Universal and Situational ("First" and "Derived")
The universe looks different at different length scales: the discrete, quantum atoms in Angströms give rise to continuous, classical fluids at meter scales and might yet contain continuous strings at Planck-lengths.
Physics gives us a formal way to linking the descriptive principles of one length scale to those of another—the "the Renormalization Group". This is a (meta-)principled approach to constructing "coarse-grained", higher order principles out of base principles. In this way, the postulates of quantum gravity would give rise to those of classical mechanics, but also those of chemistry, in turn biology, psychology, etc.
In general, the "first principles" in these chains of deduction tend to be more universal (and apply across a wider range of phenomena). Evolution doesn't just apply to biological systems but to any replicators, be it cultures, cancers, or memes. 1
Deterministic and Stochastic
One of the main failure modes of a "principles-driven approach" is becoming overly rigid—seeing principles as ironclad laws that never change or break.

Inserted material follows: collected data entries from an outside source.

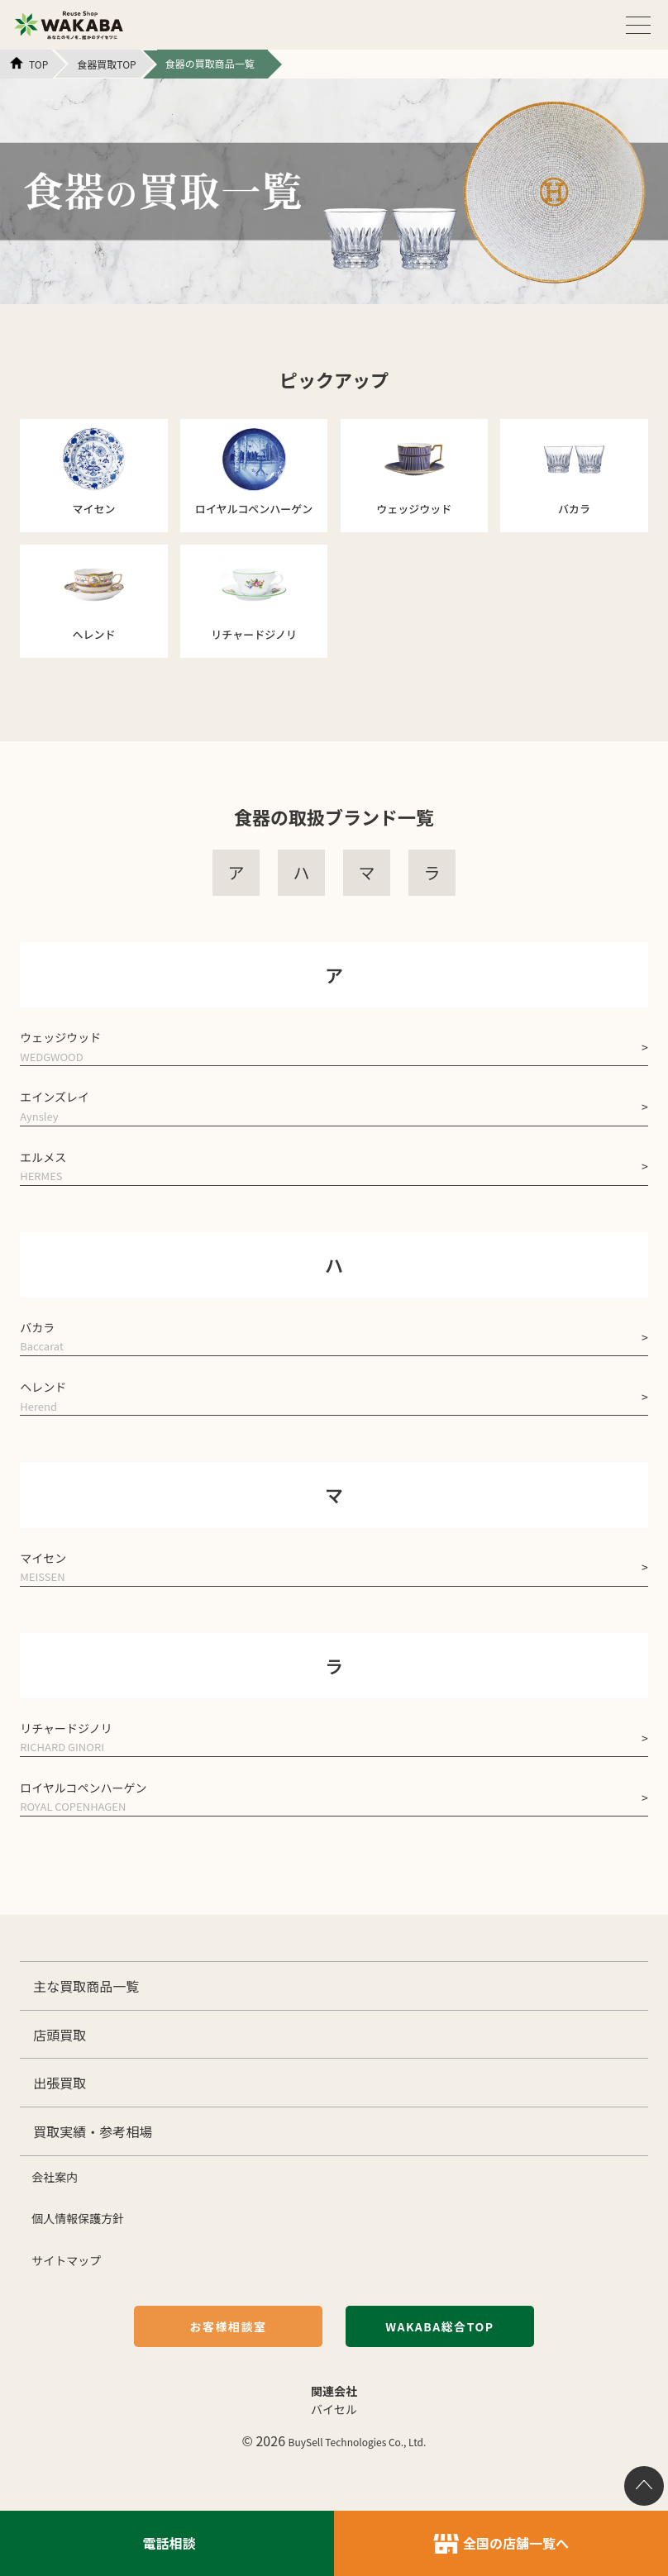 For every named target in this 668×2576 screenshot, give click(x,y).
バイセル (334, 2409)
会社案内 (54, 2177)
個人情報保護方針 (77, 2218)
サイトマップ (66, 2260)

I believe one of the main reasons for this is error that we tend to think of principles as deterministic "rules". We tend to omit qualifiers like "usually", "sometimes", "occasionally" from our principles because they sound weaker. But randomness has a perfectly important role in description (the quantum randomness of measurement or the effective randomness of chaotic systems) and in prescription (e.g., divination rituals may have evolved as a randomizing device to improve decision-making).
So we shouldn't shy away from statements like "play tit-for-tat with 5% leakiness". But also less precise statements like "avoid refined sugars, but, hey, it's okay if you have a cheat day every once in a while because hey you also deserve to take it easy on yourself."
A Few Examples
Using these classifications, we can make more thorough sense of the initial set of Open Principles divisions:
"Generic"/"situational" principles and "mental models" are descriptive principles that differ in how universal they are. "Values" and "virtues" are universal normative principles with "habits" as their derived counterparts. "Biases" are a specific type of derived descriptive principle reserved to the domain of agents.
A few more examples:
Call to Action
A few things that might help us keep the Open Principles healthy:
Decide what not to include as a principle. Constraints can be wonderfully liberating.
Define and contrast terms like axioms, postulates, laws, hypotheses, heuristics, biases, fallacies, aphorisms, adages, maxims, platitudes, etc.